On a beaucoup commenté le spectaculaire déclin du bal, la désaffection récente pour les boîtes de nuit et la montée en puissance des fêtes privées, mais pas tellement l’importance prise par l’espace public parmi les lieux de rencontres décisives. Le graphique publié dans l’étude montre pourtant que les « lieux publics », incluant les transports collectifs, voient s’effectuer 15 à 16 % des rencontre selon le sexe, contre moins de 10 % pour les boîtes, avec une augmentation légère et régulière au fil des ans. En revanche, la catégorie « voisinage, rue, quartier » est en diminution sensible (de 12-13% à 5-6%), ce qui semble traduire un certain délitement des liens sociaux de proximité. Il serait tentant de corréler ces données en suggérant que la rencontre se déplace du territoire local et vécu à des lieux plus anonymes et des territoires plus neutres.
Laissons donc les spécialistes analyser ces données, et recentrons nous sur le propos de ce blog : si vous voulez avoir une illustration du rôle de l’espace public dans la rencontre amoureuse, pour le cas où vous resteriez à convaincre, regardez donc le film« The social life of small urban spaces » réalisé par W.H. Whyte dans les années 1970 sur la place devant l’immeuble Seagram à New-York (si vous n’avez pas le temps de le voir en entier, ce qui serait dommage, débutez la vidéo à 6 minutes, la séquence dure 45 secondes). Le réalisateur facétieux nous montre même un des tourtereaux en pleine action jetant un coup d’œil à sa montre, pour voir peut-être s’il ne peut pas encore grappiller quelques minutes supplémentaires. Vidéo visible ici [lien disparu au 25/3/2020].

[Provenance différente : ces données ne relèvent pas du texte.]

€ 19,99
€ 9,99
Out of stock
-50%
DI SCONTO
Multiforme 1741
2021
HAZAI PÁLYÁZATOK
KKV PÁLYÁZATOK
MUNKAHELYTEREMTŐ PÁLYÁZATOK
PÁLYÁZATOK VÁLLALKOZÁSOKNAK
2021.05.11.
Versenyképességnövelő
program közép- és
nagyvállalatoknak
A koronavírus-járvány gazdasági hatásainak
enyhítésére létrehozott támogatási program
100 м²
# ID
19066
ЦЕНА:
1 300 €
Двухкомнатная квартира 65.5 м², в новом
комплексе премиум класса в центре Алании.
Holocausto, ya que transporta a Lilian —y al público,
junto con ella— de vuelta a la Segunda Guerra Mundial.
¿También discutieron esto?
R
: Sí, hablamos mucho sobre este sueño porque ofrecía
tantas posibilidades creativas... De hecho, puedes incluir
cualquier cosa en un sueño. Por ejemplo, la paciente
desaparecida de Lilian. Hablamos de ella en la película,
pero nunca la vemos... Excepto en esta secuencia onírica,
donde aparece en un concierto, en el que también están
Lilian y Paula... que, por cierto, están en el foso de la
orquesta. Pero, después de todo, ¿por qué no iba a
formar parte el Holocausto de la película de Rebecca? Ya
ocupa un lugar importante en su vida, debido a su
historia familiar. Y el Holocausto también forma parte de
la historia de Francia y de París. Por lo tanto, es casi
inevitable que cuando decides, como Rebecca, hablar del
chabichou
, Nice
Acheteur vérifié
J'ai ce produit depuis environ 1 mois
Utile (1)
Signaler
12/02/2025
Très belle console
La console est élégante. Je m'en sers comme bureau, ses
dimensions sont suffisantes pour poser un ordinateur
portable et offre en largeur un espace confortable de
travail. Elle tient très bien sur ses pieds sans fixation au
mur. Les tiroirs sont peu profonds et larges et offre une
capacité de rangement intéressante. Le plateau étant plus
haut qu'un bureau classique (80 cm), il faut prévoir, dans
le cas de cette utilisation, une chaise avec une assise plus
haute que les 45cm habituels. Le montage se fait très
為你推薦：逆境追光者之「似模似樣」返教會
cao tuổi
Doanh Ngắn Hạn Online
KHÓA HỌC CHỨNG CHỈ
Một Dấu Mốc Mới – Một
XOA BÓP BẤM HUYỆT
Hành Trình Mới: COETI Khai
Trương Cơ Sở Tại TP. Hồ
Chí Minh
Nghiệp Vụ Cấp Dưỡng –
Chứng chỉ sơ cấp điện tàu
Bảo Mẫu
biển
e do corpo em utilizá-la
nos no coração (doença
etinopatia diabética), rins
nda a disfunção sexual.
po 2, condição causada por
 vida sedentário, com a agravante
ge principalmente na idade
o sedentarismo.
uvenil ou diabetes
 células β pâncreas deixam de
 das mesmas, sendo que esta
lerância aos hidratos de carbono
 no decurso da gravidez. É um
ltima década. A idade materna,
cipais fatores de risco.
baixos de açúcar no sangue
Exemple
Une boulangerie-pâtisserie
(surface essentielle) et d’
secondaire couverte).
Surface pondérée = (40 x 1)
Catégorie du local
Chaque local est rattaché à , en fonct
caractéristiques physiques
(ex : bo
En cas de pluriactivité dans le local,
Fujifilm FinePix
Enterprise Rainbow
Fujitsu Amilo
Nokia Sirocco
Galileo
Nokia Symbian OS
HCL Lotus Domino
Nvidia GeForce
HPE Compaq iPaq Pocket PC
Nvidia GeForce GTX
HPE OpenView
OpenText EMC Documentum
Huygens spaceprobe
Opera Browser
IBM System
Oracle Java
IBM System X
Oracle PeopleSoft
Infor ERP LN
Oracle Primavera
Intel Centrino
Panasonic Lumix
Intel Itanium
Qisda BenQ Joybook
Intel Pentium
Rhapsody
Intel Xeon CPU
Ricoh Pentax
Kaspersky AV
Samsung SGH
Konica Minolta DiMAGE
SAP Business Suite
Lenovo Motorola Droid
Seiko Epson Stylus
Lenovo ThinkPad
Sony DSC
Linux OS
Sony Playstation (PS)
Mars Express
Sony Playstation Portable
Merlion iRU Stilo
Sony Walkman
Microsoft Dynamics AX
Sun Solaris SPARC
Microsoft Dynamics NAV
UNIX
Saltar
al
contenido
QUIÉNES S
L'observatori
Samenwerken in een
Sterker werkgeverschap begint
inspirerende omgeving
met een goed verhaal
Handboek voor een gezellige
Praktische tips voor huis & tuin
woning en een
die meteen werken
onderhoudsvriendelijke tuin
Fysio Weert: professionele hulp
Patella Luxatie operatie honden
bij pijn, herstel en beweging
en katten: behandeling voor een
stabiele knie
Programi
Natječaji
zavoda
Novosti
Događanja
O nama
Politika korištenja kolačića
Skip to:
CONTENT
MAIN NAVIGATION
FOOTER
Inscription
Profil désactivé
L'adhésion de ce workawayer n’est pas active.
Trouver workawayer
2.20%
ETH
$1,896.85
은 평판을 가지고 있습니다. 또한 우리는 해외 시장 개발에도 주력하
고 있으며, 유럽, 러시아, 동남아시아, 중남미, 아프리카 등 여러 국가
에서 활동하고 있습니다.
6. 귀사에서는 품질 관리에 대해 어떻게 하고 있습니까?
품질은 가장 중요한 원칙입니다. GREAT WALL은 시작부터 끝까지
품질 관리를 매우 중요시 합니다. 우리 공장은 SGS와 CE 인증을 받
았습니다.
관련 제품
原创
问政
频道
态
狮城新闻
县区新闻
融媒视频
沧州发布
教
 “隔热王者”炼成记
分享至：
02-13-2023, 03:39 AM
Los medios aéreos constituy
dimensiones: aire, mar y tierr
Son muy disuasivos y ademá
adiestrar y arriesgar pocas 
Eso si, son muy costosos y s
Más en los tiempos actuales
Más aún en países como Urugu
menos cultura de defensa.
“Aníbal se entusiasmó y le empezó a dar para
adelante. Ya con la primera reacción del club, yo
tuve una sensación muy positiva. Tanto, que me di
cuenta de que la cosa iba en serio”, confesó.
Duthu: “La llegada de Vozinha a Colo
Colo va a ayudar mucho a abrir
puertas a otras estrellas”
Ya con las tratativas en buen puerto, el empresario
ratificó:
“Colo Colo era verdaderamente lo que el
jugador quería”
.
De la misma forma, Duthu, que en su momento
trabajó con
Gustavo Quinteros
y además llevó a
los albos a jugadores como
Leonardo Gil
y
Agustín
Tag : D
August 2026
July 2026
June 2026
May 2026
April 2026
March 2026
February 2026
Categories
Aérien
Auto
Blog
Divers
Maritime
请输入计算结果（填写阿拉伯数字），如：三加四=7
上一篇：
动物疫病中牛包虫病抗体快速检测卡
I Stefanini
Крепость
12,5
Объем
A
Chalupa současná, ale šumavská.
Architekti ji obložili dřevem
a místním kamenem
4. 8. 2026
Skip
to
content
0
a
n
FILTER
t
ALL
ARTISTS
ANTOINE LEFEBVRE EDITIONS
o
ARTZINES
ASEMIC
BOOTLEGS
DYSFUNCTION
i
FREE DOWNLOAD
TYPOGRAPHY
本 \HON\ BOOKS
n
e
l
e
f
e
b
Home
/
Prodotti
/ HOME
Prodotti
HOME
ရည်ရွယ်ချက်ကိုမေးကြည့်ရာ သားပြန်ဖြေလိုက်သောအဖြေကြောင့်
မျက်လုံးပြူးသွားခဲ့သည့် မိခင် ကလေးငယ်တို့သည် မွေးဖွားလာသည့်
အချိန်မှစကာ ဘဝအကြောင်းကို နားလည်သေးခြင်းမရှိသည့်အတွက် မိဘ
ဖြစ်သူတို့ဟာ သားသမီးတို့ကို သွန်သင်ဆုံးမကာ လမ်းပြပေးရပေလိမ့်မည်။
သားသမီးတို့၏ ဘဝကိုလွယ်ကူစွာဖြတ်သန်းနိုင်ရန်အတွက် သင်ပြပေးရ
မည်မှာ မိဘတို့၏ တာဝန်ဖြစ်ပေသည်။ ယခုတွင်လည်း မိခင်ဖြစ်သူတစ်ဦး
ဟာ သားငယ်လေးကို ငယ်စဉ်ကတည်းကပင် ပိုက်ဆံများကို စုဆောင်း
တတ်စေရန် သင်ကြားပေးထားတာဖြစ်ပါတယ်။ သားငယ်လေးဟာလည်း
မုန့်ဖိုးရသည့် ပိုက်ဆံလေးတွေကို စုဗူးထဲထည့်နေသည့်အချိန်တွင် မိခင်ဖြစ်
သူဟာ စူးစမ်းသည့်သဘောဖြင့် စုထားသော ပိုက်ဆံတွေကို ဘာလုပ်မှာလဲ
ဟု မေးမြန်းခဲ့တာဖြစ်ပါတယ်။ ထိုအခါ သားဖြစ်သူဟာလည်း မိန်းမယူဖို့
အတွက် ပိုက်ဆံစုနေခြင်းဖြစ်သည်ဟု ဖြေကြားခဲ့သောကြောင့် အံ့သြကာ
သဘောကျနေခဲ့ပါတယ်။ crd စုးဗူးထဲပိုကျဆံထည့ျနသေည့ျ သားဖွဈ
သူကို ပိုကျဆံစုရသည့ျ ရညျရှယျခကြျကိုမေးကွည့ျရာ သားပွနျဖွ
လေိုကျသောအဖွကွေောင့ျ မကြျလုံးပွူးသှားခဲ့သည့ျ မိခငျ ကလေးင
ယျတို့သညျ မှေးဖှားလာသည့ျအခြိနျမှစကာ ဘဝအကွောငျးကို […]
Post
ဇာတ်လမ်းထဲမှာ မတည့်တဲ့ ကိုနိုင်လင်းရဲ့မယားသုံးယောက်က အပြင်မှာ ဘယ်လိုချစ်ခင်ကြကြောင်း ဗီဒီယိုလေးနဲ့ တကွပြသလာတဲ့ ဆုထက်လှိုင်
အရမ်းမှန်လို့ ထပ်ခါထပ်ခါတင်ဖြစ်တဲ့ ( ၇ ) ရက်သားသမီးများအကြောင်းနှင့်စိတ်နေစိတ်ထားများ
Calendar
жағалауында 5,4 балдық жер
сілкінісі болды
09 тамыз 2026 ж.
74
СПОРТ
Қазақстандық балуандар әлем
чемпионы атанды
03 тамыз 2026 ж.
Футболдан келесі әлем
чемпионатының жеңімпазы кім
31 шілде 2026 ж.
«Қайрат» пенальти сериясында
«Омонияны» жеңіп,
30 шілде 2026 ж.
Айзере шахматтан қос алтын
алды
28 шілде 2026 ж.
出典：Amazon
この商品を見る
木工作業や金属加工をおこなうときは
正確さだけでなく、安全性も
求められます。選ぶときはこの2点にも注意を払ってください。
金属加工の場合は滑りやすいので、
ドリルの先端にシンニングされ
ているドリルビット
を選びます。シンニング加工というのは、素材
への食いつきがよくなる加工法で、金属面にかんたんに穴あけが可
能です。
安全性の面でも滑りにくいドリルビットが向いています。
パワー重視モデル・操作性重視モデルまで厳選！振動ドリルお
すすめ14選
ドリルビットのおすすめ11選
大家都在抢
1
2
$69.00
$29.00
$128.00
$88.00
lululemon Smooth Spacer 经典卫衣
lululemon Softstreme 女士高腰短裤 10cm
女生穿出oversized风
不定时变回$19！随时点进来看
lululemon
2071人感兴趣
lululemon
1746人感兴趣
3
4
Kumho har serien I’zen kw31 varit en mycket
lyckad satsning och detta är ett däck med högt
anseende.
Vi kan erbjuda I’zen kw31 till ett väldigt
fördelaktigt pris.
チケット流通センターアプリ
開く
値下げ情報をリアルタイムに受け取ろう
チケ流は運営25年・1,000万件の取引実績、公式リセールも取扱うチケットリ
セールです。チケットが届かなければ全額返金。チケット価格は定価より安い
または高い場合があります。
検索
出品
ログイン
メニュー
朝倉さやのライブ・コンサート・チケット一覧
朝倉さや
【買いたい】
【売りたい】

Et si vous ne vous reconnaissez pas dans cette hétérosexualité triomphante qui s’affiche à la vue de tous, vous pouvez aller voir ici [lien disparu] comment quelqu’un parle de son « jardin extraordinaire », à la fois espace naturel et lieu de rencontres discret à la marge de la ville. Un beau témoignage, qui peut nous inciter à regarder différemment ce genre de lieux qui effraient les honnêtes gens.